Spécialiste des très grands magasins (2 600 m² en moyenne), l’enseigne américaine est arrivée à un palier : difficile d’ouvrir de nouveaux « paquebots », à l’heure où les consommateurs boudent les grandes surfaces et privilégient la proximité.

La solution

Sur 600 m² à 1 400 m², Toys‘R’Us Express propose un assortiment plus court, adapté aux villes de 100 000 habitants. L’enseigne prévoit une dizaine d’ouvertures par an.

E. Leclerc se fait spécialiste


Le constat

Très fort lors de la saison de Noël (où E. Leclerc prend traditionnellement la tête des ventes), l’enseigne voit ses ventes plonger sur le permanent, faute d’un assortiment assez large et de marques spécialistes.

La solution

En développant un concept de boutiques dédiées au jouet, comme il l’a déjà fait avec le sport ou le bricolage, le groupement entend s’affirmer comme un spécialiste du secteur tout au long de l’année. De quoi également attirer de nouveaux clients dans ses galeries.

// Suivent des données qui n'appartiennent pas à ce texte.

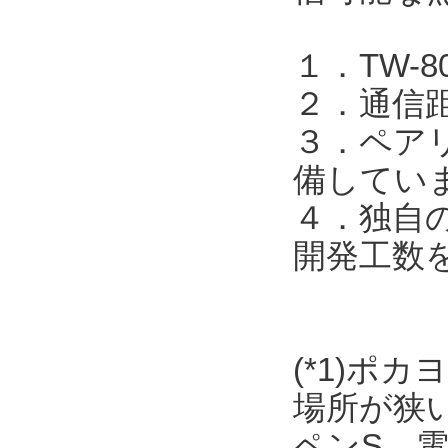
１．TW-
２．通信
３．ペア
備してい
４．独自
開発工数
(*1)ポ
場所が狭
ペンS、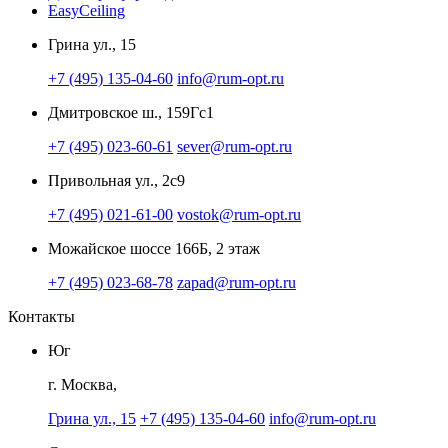
EasyCeiling
Грина ул., 15
+7 (495) 135-04-60
info@rum-opt.ru
Дмитровское ш., 159Гс1
+7 (495) 023-60-61
sever@rum-opt.ru
Привольная ул., 2с9
+7 (495) 021-61-00
vostok@rum-opt.ru
Можайское шоссе 166Б, 2 этаж
+7 (495) 023-68-78
zapad@rum-opt.ru
Контакты
Юг
г. Москва,
Грина ул., 15
+7 (495) 135-04-60
info@rum-opt.ru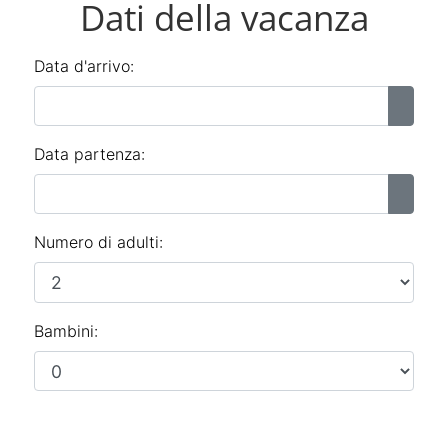
Dati della vacanza
Data d'arrivo:
Data partenza:
Numero di adulti:
Bambini: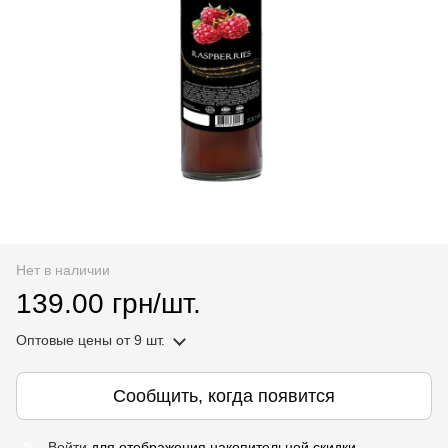
Нет в наличии
139.00 грн/шт.
Оптовые цены
от 9 шт.
Сообщить, когда появится
Войти
для отображения накопительной скидки
%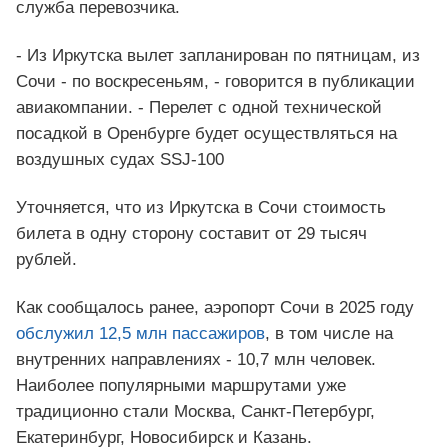
служба перевозчика.
- Из Иркутска вылет запланирован по пятницам, из
Сочи - по воскресеньям, - говорится в публикации
авиакомпании. - Перелет с одной технической
посадкой в Оренбурге будет осуществляться на
воздушных судах SSJ-100
Уточняется, что из Иркутска в Сочи стоимость
билета в одну сторону составит от 29 тысяч
рублей.
Как сообщалось ранее, аэропорт Сочи в 2025 году
обслужил 12,5 млн пассажиров
, в том числе на
внутренних направлениях - 10,7 млн человек.
Наиболее популярными маршрутами уже
традиционно стали Москва, Санкт-Петербург,
Екатеринбург, Новосибирск и Казань.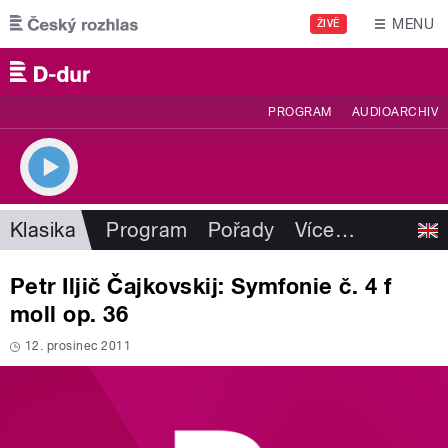
Přejít k hlavnímu obsahu
MENU
ŽIVĚ
PROGRAM
AUDIOARCHIV
Klasika
Program
Pořady
Více
…
Petr Iljič Čajkovskij: Symfonie č. 4 f
moll op. 36
12. prosinec 2011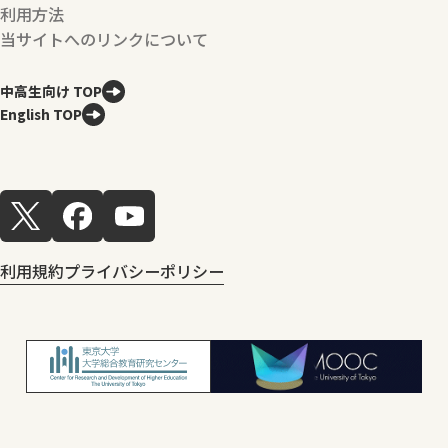
利用方法
当サイトへのリンクについて
中高生向け TOP
English TOP
利用規約
プライバシーポリシー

JouéClub rajeunit son identité visuelle


Le constat

Créé en 1952, le groupement d’indépendants dispose essentiellement de magasins de petites et moyennes surfaces, en centre-ville ou en périphérie. Et entend bien défendre son pré carré face au regain d’intérêt de la concurrence à l’égard de la proximité.

La solution

Exit le vieux logo de 1981 ! JouéClub a modernisé son identité visuelle, de son enseigne à l’aménagement de ses magasins, désormais équipés de tablettes. La signalétique, plus dynamique, donne la part belle au « J ! » du nouveau logo et aux marques propres.

King Jouet joue la carte du digital


Le constat

Racheté fin 2010 par Toys Center (groupe Giochi Preziosi), King Kouet a renoué avec la croissance en 2014. Cette bonne santé se confirme depuis et permet au groupe d’accélérer sur le digital et de réaffirmer son positionnement de « facilitateur » pour les parents.

La solution

L’enseigne a déployé des bornes dans ses magasins permettant aux clients d’accéder à une offre complète, des fiches produits détaillées… King Jouet travaille aussi son image, comme pour l’inauguration de son nouveau magasin de Lille début juillet en présence du robot Pepper.

« Longtemps à la traîne sur l’e-commerce, le marché français du jouet rattrape son retard : le circuit internet a bondi de 17 % en 2015 pour atteindre 22 % des ventes. On observe aussi un retour à la proximité. Ce phénomène se retrouve en France, mais également sur les marchés anglo-saxons. »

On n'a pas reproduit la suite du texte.